Carcinoma of the buccal mucosa is an aggressive cancer of the oral cavity as it can spread through multiple routes to alveolar ridge, palate, maxillary sinus or pterygoid muscles. Majority of cases present with disease extension beyond buccal mucosa. The primary echelon groups of nodes are submandibular nodes. The high incidence of carcinoma of the buccal mucosa in our country is because of overuse of tobacco and thus mostly these patients present in advanced stages in more than 70% of cases. Singh et al[8] published early results of carcinoma of buccal mucosa from India in 1966.

For locally advanced lesions of buccal mucosa surgery is done first followed by postoperative radiotherapy according to presence of high risk features. In 1989, Pradhan et al discussed the treatment response of these cancers in detail.[3] Sixty six percent of patients in this series had T4 lesions.
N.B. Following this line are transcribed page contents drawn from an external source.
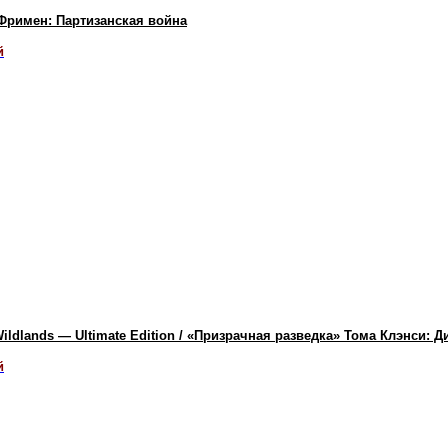
/ Фримен: Партизанская война
й
Wildlands — Ultimate Edition / «Призрачная разведка» Тома Клэнси:
й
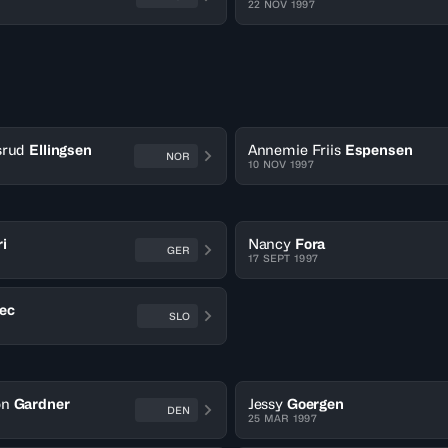
22 NOV 1997
srud
Ellingsen
Annemie Friis
Espensen
NOR
10 NOV 1997
ri
Nancy
Fora
GER
17 SEPT 1997
ec
SLO
on
Gardner
Jessy
Goergen
DEN
25 MAR 1997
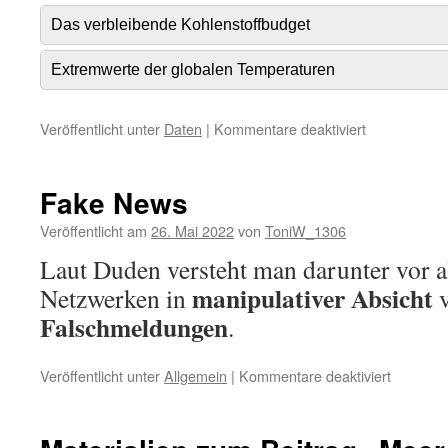
Das verbleibende Kohlenstoffbudget
Extremwerte der globalen Temperaturen
für
Veröffentlicht unter
Daten
|
Kommentare deaktiviert
Indikatoren
des
globalen
Fake News
Klimawandel
Veröffentlicht am
26. Mai 2022
von
ToniW_1306
Laut Duden versteht man darunter vor al
manipulativer
Absicht
Netzwerken in
v
Falschmeldungen
.
für
Veröffentlicht unter
Allgemein
|
Kommentare deaktiviert
Fake
News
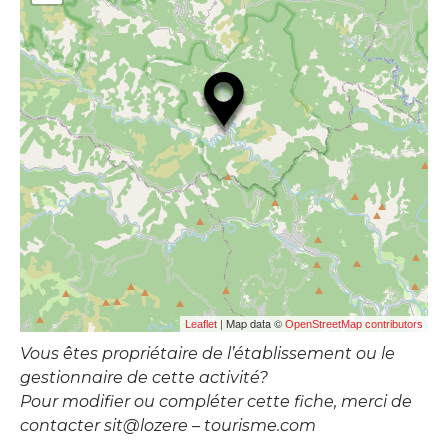
| Map data ©
Leaflet
OpenStreetMap contributors
Vous êtes propriétaire de l’établissement ou le
gestionnaire de cette activité?
Pour modifier ou compléter cette fiche, merci de
contacter sit@lozere – tourisme.com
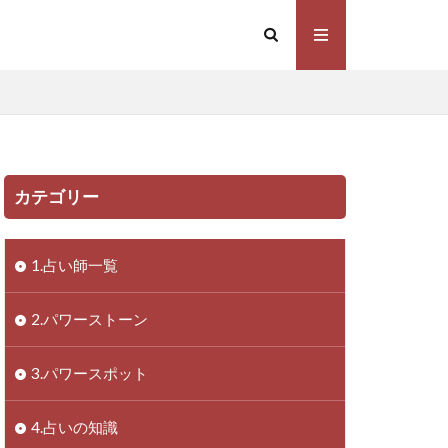
カテゴリー
1.占い師一覧
2.パワーストーン
3.パワースポット
4.占いの知識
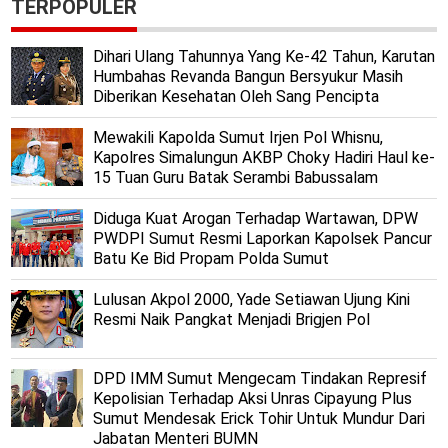
TERPOPULER
Dihari Ulang Tahunnya Yang Ke-42 Tahun, Karutan
Humbahas Revanda Bangun Bersyukur Masih
Diberikan Kesehatan Oleh Sang Pencipta
Mewakili Kapolda Sumut Irjen Pol Whisnu,
Kapolres Simalungun AKBP Choky Hadiri Haul ke-
15 Tuan Guru Batak Serambi Babussalam
Diduga Kuat Arogan Terhadap Wartawan, DPW
PWDPI Sumut Resmi Laporkan Kapolsek Pancur
Batu Ke Bid Propam Polda Sumut
Lulusan Akpol 2000, Yade Setiawan Ujung Kini
Resmi Naik Pangkat Menjadi Brigjen Pol
DPD IMM Sumut Mengecam Tindakan Represif
Kepolisian Terhadap Aksi Unras Cipayung Plus
Sumut Mendesak Erick Tohir Untuk Mundur Dari
Jabatan Menteri BUMN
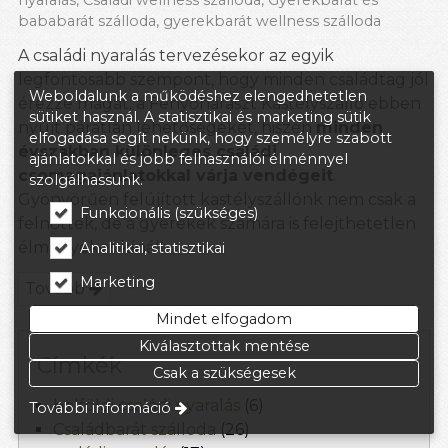
bababarát szálloda
,
gyerekbarát wellness szálloda
A családi nyaralás tervezésekor az egyik
legfontosabb szempont, hogy minden családtag jól
Weboldalunk a működéshez elengedhetetlen
érezze magát; a Fenyőharaszt Kastélyszálló ebben
sütiket használ. A statisztikai és marketing sütik
nyújt páratlan lehetőségeket, hiszen
minden
elfogadása segít nekünk, hogy személyre szabott
évszakban különleges családi
ajánlatokkal és jobb felhasználói élménnyel
csomagajánlatokkal várja vendégeit
.
szolgálhassunk.
Gyönyörűen felújított kastélyszállónk nem csak a
Funkcionális (szükséges)
felnőttek, de a gyerekek számára is felejthetetlen
élményeket kínál!
Analitikai, statisztikai
Marketing
Tovább
Mindet elfogadom
Kiválasztottak mentése
Címkék
Csak a szükségesek
belföldi családi nyaralás
(6)
További információ
Családbarát szálloda
(26)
At 18 months follow-up, it was reported that with post operative radiotherapy (PORT) disease free survival was far better. Author also reported that patients with poorly differentiated squamous cell tumors fared worse (no survivor at 18 months of follow up). Similar experience was reported by Mishra et al.[9] Those patients who received postoperative radiotherapy fared better in terms of survival even with T3 and T4 Buccal Mucosa cancer from 38% to 68%. Krishnamurthy et al from Cancer Institute, Adyar reported t heir experience on Buccal Mucosa cancers in 1971.[10] Ninety three percent of patients in this series had T3 and T4 lesions and 5 year survival with single modality treatment was 19-20%. Dinshaw et al reported a relapse rate of around 50% in oral cavity tumors after post operative radiotherapy in locally advanced disease.[11]
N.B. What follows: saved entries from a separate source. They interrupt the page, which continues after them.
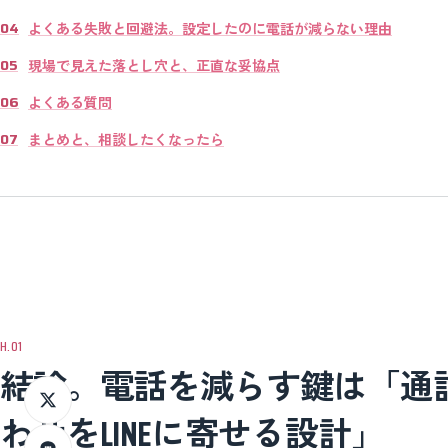
よくある失敗と回避法。設定したのに電話が減らない理由
現場で見えた落とし穴と、正直な妥協点
よくある質問
まとめと、相談したくなったら
結論。電話を減らす鍵は「通
わせをLINEに寄せる設計」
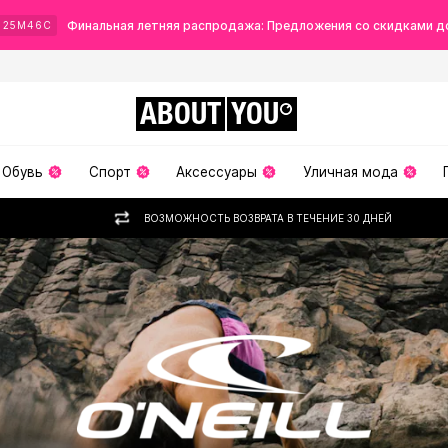
Финальная летняя распродажа: Предложения со скидками д
Ч
25
М
44
С
ABOUT
YOU
Обувь
Спорт
Аксессуары
Уличная мода
ВОЗМОЖНОСТЬ ВОЗВРАТА В ТЕЧЕНИЕ 30 ДНЕЙ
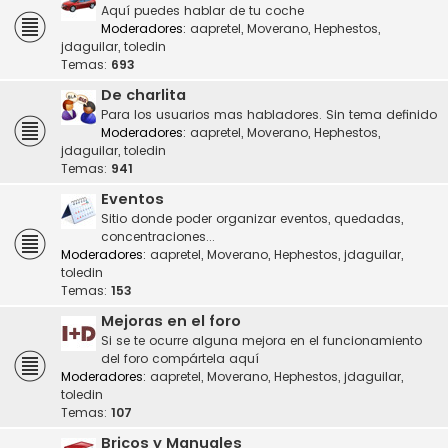
Aquí puedes hablar de tu coche
Moderadores:
aapretel
,
Moverano
,
Hephestos
,
jdaguilar
,
toledin
Temas:
693
De charlita
Para los usuarios mas habladores. Sin tema definido
Moderadores:
aapretel
,
Moverano
,
Hephestos
,
jdaguilar
,
toledin
Temas:
941
Eventos
Sitio donde poder organizar eventos, quedadas,
concentraciones...
Moderadores:
aapretel
,
Moverano
,
Hephestos
,
jdaguilar
,
toledin
Temas:
153
Mejoras en el foro
Si se te ocurre alguna mejora en el funcionamiento
del foro compártela aquí
Moderadores:
aapretel
,
Moverano
,
Hephestos
,
jdaguilar
,
toledin
Temas:
107
Bricos y Manuales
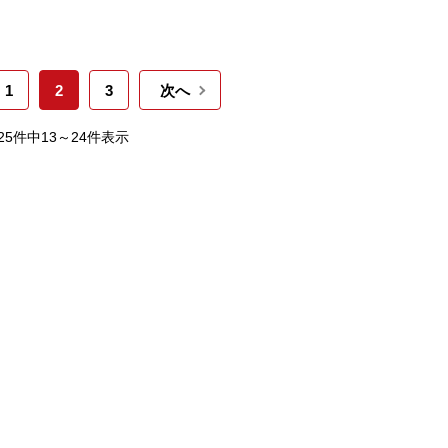
1
2
3
次へ
25件中13～24件表示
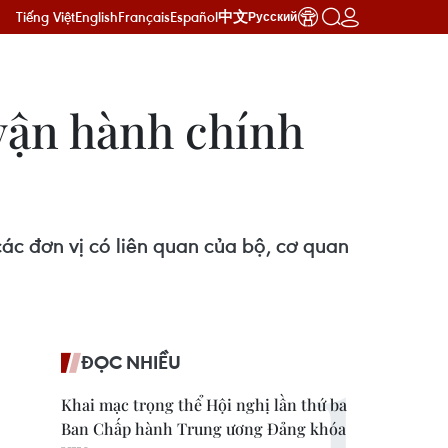
Tiếng Việt
English
Français
Español
中文
Русский
vận hành chính
c đơn vị có liên quan của bộ, cơ quan
ĐỌC NHIỀU
Khai mạc trọng thể Hội nghị lần thứ ba
Ban Chấp hành Trung ương Đảng khóa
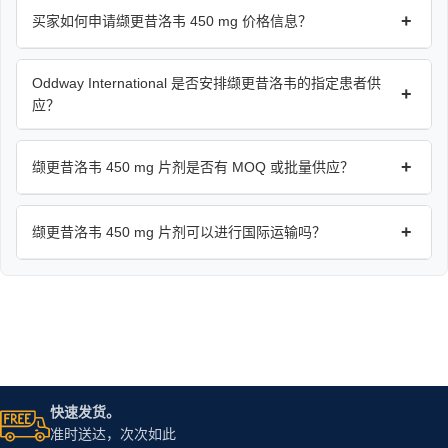
+
买家如何申请缬更昔洛韦 450 mg 价格信息？
Oddway International 是否安排缬更昔洛韦的指定患者供
+
应？
+
缬更昔洛韦 450 mg 片剂是否有 MOQ 或批量供应？
+
缬更昔洛韦 450 mg 片剂可以进行国际运输吗？
快速发货。
准时送达，次次如此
Bahadur et al[12] from the AIIMS New Delhi shared their experience of treatment outcomes with surgery and adjuvant postoperative radiotherapy in locally advanced head and neck cancers. They treated 252 cases of stage III and IV head and neck cancers either with pre or post operative radiotherapy and surgery. 193 patients could complete the entire planned treatment protocol. 58 cases (33.5%) failed either at the primary or regional sites or both. Nine cases (5%) had distant metastasis. Absolute and determinate 4-year disease free survival was seen in 55% and 61% of cases respectively. They concluded that with combined modality therapy primary and regional failures were less. Post operative Radiotherapy became standard of care in locally advanced disease in India.
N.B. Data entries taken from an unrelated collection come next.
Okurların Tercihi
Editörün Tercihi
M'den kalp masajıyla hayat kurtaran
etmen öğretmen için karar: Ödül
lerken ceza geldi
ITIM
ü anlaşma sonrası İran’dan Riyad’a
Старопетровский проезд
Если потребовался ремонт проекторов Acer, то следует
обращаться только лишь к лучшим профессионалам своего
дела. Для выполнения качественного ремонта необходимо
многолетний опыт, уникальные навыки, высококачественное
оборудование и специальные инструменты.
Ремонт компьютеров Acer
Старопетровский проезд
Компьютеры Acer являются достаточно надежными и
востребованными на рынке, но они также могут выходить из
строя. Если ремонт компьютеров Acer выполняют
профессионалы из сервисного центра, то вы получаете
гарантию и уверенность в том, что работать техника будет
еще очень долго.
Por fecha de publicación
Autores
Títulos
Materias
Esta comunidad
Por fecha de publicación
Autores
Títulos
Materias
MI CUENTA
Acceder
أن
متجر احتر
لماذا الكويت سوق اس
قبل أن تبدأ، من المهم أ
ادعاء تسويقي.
The role of chemoradiotherapy or post operative chemoradiotherapy specifically for the subset of patients with Buccal Mucosa cancer have not been studied in randomized trials. The data available from studies in head and neck cancers in general show that combined modality treatment i.e. concurrent chemoradiotherapy is better than radiotherapy alone, both in the definitive and adjuvant settings [MACH-NC meta-analysis].[13],[14],[15] Adjuvant chemo radiation (CT+RT) is to be offered to all patients with multiple node positive disease, extra capsular spread or margin positive disease.

We have evaluated 1584 patients in this study who were given postoperative radiotherapy according to the indications of adjuvant radiotherapy. Our hospital being a busy regional cancer centre and with major bulk of patients having financial constraints, these patients were treated with simple 2 Dimensional conformal radiotherapy. Nowadays newer conformal techniques have come up in big way in order to reduce the side effects.[16],[17] In this study we thus tried to study the locoregional control of these patients along with toxicity profile. Our toxicity profile was acceptable with Grade II and Grade III acute mucositis in 82% and 18% of patients out of total 1109 patients taken for only postoperative radiotherapy. For patients who received postoperative radiotherapy and chemotherapy Grade II and Grade III acute mucositis was seen in 75% & 25% respectively and side effects related to Cisplatin were managed conservatively. Almost all patients had Grade II skin reactions. Grade III skin reactions were observed in 8% of patients on post operative radiotherapy alone and 19% of patients on postoperative radiotherapy and chemotherapy but were manageable. There were no issues in tolerating the treatment as the toxicity profile was very much within the acceptable range.

For 1584 patients, follow up dropout rate was 20%. None of the patients developed significant late toxicity. As opposite parotid spared, no late complication of xerostomia observed. For 1268 patients, 1-, 2-, 3- year locoregional control rates were 82%, 75%, 68% respectively. Disease free survival rate was 63% (799 patients) & overall survival was almost 55% (697 patients) at median follow up for 40 months.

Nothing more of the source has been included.